Initially, the president of the Southern Truck Owners Union, José Villagran, told 24 Horas that they would “not transport one single kilogram of sugar, nor a single kilogram of rice,” but the CNTC then had a meeting with Interior Minister Victor Pérez and toned down the initial statement. Instead, they said that they would stage peaceful protests and that the supply chain would not be disrupted.
Read our interview with José Villagran here
Three Major Highways Blocked
During the first day of the strike, truckers blocked three major routes: Highways 68, 78, and 5. Interior Undersecretary Francisco Galli told Biobio that the supply chain has not been compromised and that road closures have been “isolated” and mainly in the regions of Valparaíso, Maule, Bío Bío, La Araucanía, Los Ríos, and Los Lagos.

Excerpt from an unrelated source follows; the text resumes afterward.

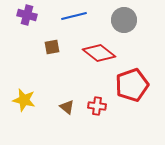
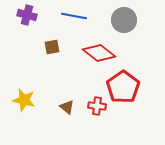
blue line: rotated 25 degrees clockwise
red pentagon: moved 9 px left, 2 px down; rotated 16 degrees counterclockwise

As for other demonstrations, at about 1:00 p.m. four cargo vehicles arrived at the National Congress in Valparaíso, carrying burned trucks with banners that read “No More Violence,” Biobio reports.
In an interview with Radio Agricultura, the defense minister, Mario Desbordes, said he understands the demands and that people should show empathy for the industry “and show solidarity towards what is happening.” He added that “[t]his impasse should be tackled by Congress, the Executive branch and the Department of Justice.”
Opposition sectors pointed at the fact that policemen were absent and the State Security Law, often applied during strikes and marches, was not invoked. They accused the government of treating the truckers different before the law, while strikes from teachers and health workers in the past were met with severe repression. Footage showing truckers threatening non-striking truckers to leave their vehicles indicated the strike was not as peaceful as announced.
The Truckers’ Demands
The union says the government has not taken any concrete steps to stop terrorism in the southern regions. It requests the immediate dismantling of terrorist organizations. It also wants the government to guarantee drivers’ safety.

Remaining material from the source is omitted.